What is needed :: Output, exactly as written, the lines below from the one that has "2002年よりフリーランスの編集者兼ライタ" through the one that has "הצטרפות לחבילת הערוצים"; nothing else, and no pictures.

___ Dataset records

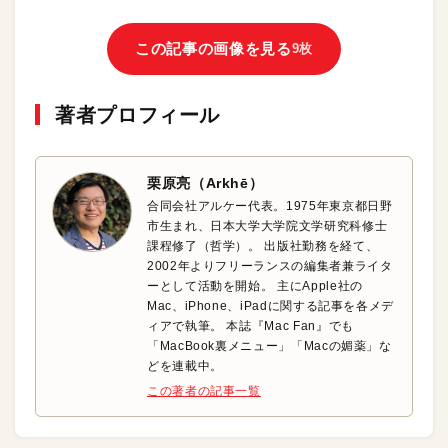
この記事の画像を見る
9枚
著者プロフィール
栗原亮（Arkhē）
合同会社アルケー代表。1975年東京都日野
市生まれ、日本大学大学院文学研究科修士
課程修了（哲学）。 出版社勤務を経て、
2002年よりフリーランスの編集者兼ライタ
ーとして活動を開始。 主にApple社の
Mac、iPhone、iPadに関する記事を各メデ
ィアで執筆。 本誌『Mac Fan』でも
「MacBook裏メニュー」「Macの媚薬」な
どを連載中。
この著者の記事一覧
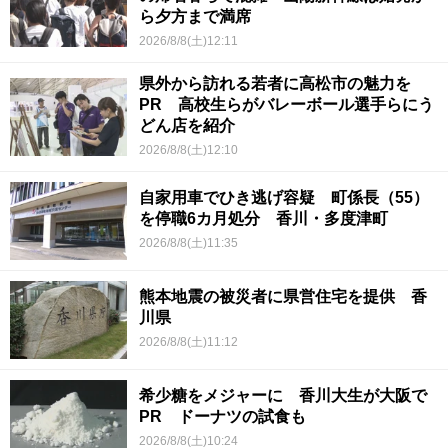
ら夕方まで満席
2026/8/8(土)12:11
県外から訪れる若者に高松市の魅力を
PR 高校生らがバレーボール選手らにう
どん店を紹介
2026/8/8(土)12:10
自家用車でひき逃げ容疑 町係長（55）
を停職6カ月処分 香川・多度津町
2026/8/8(土)11:35
熊本地震の被災者に県営住宅を提供 香
川県
2026/8/8(土)11:12
希少糖をメジャーに 香川大生が大阪で
PR ドーナツの試食も
2026/8/8(土)10:24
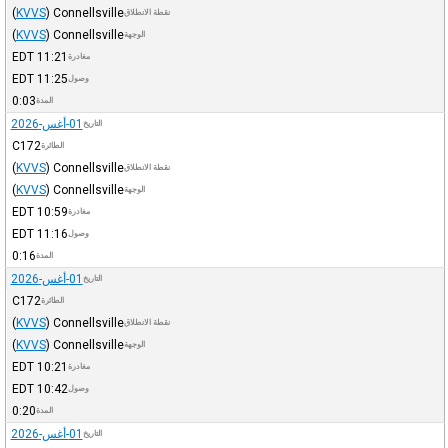
(
KVVS
)
Connellsville
نقطة الانطلاق
(
KVVS
)
Connellsville
الوجهة
EDT
11:21
مغادرة
EDT
11:25
وصول
0:03
المدة
01-أغس-2026
التاريخ
C172
الطائرة
(
KVVS
)
Connellsville
نقطة الانطلاق
(
KVVS
)
Connellsville
الوجهة
EDT
10:59
مغادرة
EDT
11:16
وصول
0:16
المدة
01-أغس-2026
التاريخ
C172
الطائرة
(
KVVS
)
Connellsville
نقطة الانطلاق
(
KVVS
)
Connellsville
الوجهة
EDT
10:21
مغادرة
EDT
10:42
وصول
0:20
المدة
01-أغس-2026
التاريخ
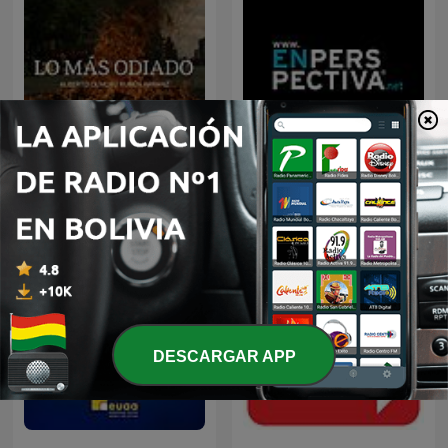
Lo más odiado
En Perspectiva
DESCARGAR APP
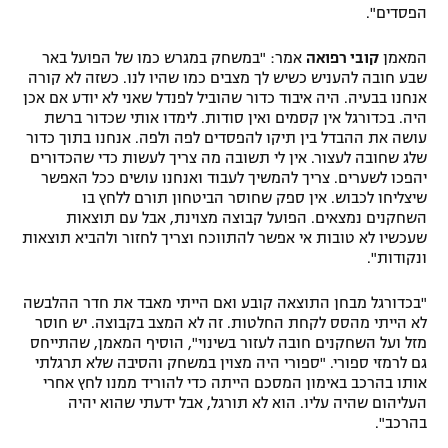
הפסדים".
רשיון להקרנה פומבית לבית עסק
המאמן
קובי רפואה
אמר: "במשחק במגרש כמו של הפועל באר
הצטרפות לחבילת הערוצים
שבע חובה להעניש כשיש לך מצבים כמו שהיו לנו. כשזה לא קורה
אנחנו בבעיה. היה איבוד כדור שהוביל לפנדל שאני לא יודע אם אכן
היה. בכדורגל אין קסמים ואין סודות. לימדו אותי שכדור ברשת
לוח דרושים – ג'ובנט
עושה את ההבדל בין תיקו להפסדים לפה ולפה. אנחנו בתוך כדור
שלג שחובה לעצור. אין לי תשובה מה צריך לעשות כדי שהכדורים
תגיות
יהפכו לשערים. צריך להמשיך לעבוד ואנחנו עושים ככל האפשר
שיצליחו לכבוש. אין ספק שחוסר הביטחון תורם ללחץ בו
המגזין
השחקנים נמצאים. הפועל קבוצה מצוינת, אבל עם תוצאות
שעכשיו לא טובות אי אפשר להתווכח וצריך לחזור ולהביא תוצאות
ונקודות".
"בכדורגל מבחן התוצאה קובע ואם הייתי מאבד את חדר ההלבשה
לא הייתי מהסס לקחת החלטות. זה לא המצב בקבוצה. יש חוסר
מזל ועל השחקנים חובה לעזור בשינוי", הוסיף המאמן, שהתייחס
גם לרמזי ספורי. "ספורי היה מצוין במשחק והסיבה שלא תרגלתי
אותו בהרכב באימון המסכם הייתה כדי להוריד ממנו לחץ אחרי
העליהום שהיה עליו. הוא לא תורגל, אבל ידעתי שהוא יהיה
בהרכב".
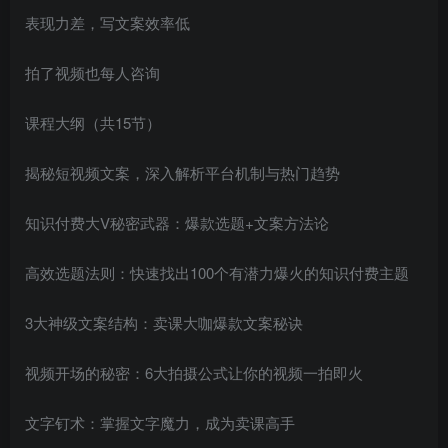
表现力差，写文案效率低
拍了视频也每人咨询
课程大纲（共15节）
揭秘短视频文案，深入解析平台机制与热门趋势
知识付费大V秘密武器：爆款选题+文案方法论
高效选题法则：快速找出100个有潜力爆火的知识付费主题
3大神级文案结构：卖课大咖爆款文案秘诀
视频开场的秘密：6大拍摄公式让你的视频一拍即火
文字钉术：掌握文字魔力，成为卖课高手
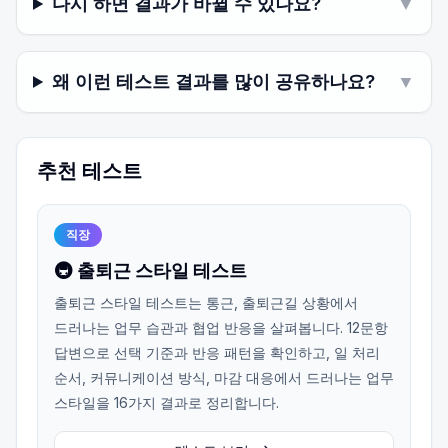
다시 하면 결과가 바뀔 수 있나요?
▼
왜 이런 테스트 결과를 많이 공유하나요?
▼
추천 테스트
직장
🚇 출퇴근 스타일 테스트
출퇴근 스타일 테스트는 통근, 출퇴근길 상황에서
드러나는 업무 습관과 협업 반응을 살펴봅니다. 12문항
답변으로 선택 기준과 반응 패턴을 확인하고, 일 처리
순서, 커뮤니케이션 방식, 마감 대응에서 드러나는 업무
스타일을 16가지 결과로 정리합니다.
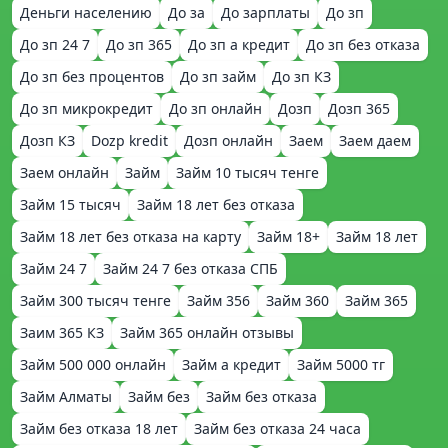
Деньги населению
До за
До зарплаты
До зп
До зп 24 7
До зп 365
До зп а кредит
До зп без отказа
До зп без процентов
До зп займ
До зп КЗ
До зп микрокредит
До зп онлайн
Дозп
Дозп 365
Дозп КЗ
Dozp kredit
Дозп онлайн
Заем
Заем даем
Заем онлайн
Займ
Займ 10 тысяч тенге
Займ 15 тысяч
Займ 18 лет без отказа
Займ 18 лет без отказа на карту
Займ 18+
Займ 18 лет
Займ 24 7
Займ 24 7 без отказа СПБ
Займ 300 тысяч тенге
Займ 356
Займ 360
Займ 365
Заим 365 КЗ
Займ 365 онлайн отзывы
Займ 500 000 онлайн
Займ а кредит
Займ 5000 тг
Займ Алматы
Займ без
Займ без отказа
Займ без отказа 18 лет
Займ без отказа 24 часа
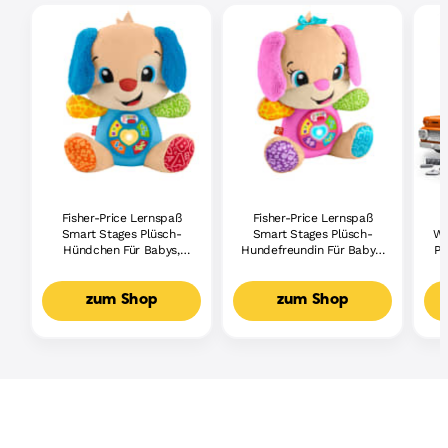
Fisher-Price Lernspaß
Fisher-Price Lernspaß
Smart Stages Plüsch-
Smart Stages Plüsch-
Wh
Hündchen Für Babys,
Hundefreundin Für Babys,
Pi
Musikalisches
Musikalisches
Lernspielzeug,
Lernspielzeug,
Mehrsprachige Version
Mehrsprachige Version
zum Shop
zum Shop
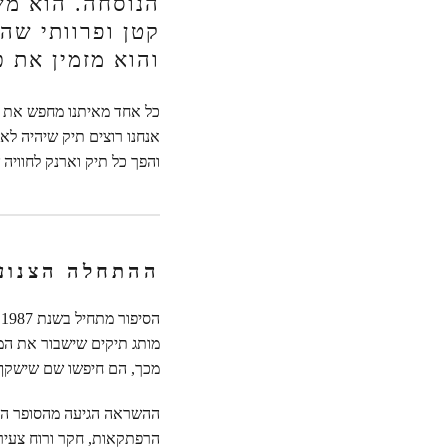
הנוסחה. הוא מש
קטן ופרוותי שה
והוא מזמין את כ
כל אחד מאיתנו מחפש את התי
אנחנו רוצים תיק שיהיה לא
והפך כל תיק וארנק לחוויה ש
ההתחלה הצנועה
ה
מותג תיקים שישבור את המו
מכך, הם חיפשו שם שישקף 
ההשראה הגיעה מהסופר הברי
הרפתקאות, חקר ורוח צעירה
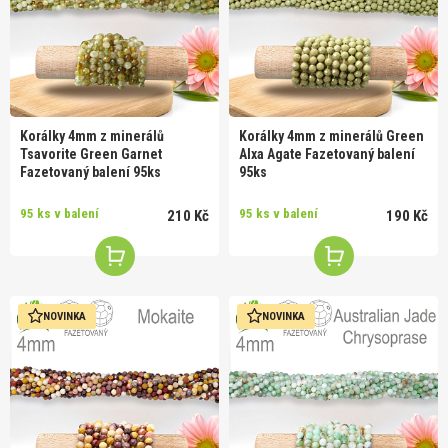
Korálky 4mm z minerálů
Korálky 4mm z minerálů Green
Tsavorite Green Garnet
Alxa Agate Fazetovaný balení
Fazetovaný balení 95ks
95ks
95 ks v balení
95 ks v balení
210 Kč
190 Kč
NOVINKA
NOVINKA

______

Exercise answer ::
2002年よりフリーランスの編集者兼ライタ
ーとして活動を開始。 主にApple社の
Mac、iPhone、iPadに関する記事を各メデ
ィアで執筆。 本誌『Mac Fan』でも
「MacBook裏メニュー」「Macの媚薬」な
どを連載中。
この著者の記事一覧
ら夕方まで満席
2026/8/8(土)12:11
県外から訪れる若者に高松市の魅力を
PR 高校生らがバレーボール選手らにう
どん店を紹介
2026/8/8(土)12:10
自家用車でひき逃げ容疑 町係長（55）
を停職6カ月処分 香川・多度津町
2026/8/8(土)11:35
熊本地震の被災者に県営住宅を提供 香
川県
2026/8/8(土)11:12
希少糖をメジャーに 香川大生が大阪で
PR ドーナツの試食も
2026/8/8(土)10:24
(
KVVS
)
Connellsville
نقطة الانطلاق
(
KVVS
)
Connellsville
الوجهة
EDT
11:21
مغادرة
EDT
11:25
وصول
0:03
المدة
01-أغس-2026
التاريخ
C172
الطائرة
(
KVVS
)
Connellsville
نقطة الانطلاق
(
KVVS
)
Connellsville
الوجهة
EDT
10:59
مغادرة
EDT
11:16
وصول
0:16
المدة
01-أغس-2026
التاريخ
C172
الطائرة
(
KVVS
)
Connellsville
نقطة الانطلاق
(
KVVS
)
Connellsville
الوجهة
EDT
10:21
مغادرة
EDT
10:42
وصول
0:20
المدة
01-أغس-2026
التاريخ
Lo más odiado
En Perspectiva
DESCARGAR APP
הפסדים".
רשיון להקרנה פומבית לבית עסק
המאמן
קובי רפואה
אמר: "במשחק במגרש כמו של הפועל באר
הצטרפות לחבילת הערוצים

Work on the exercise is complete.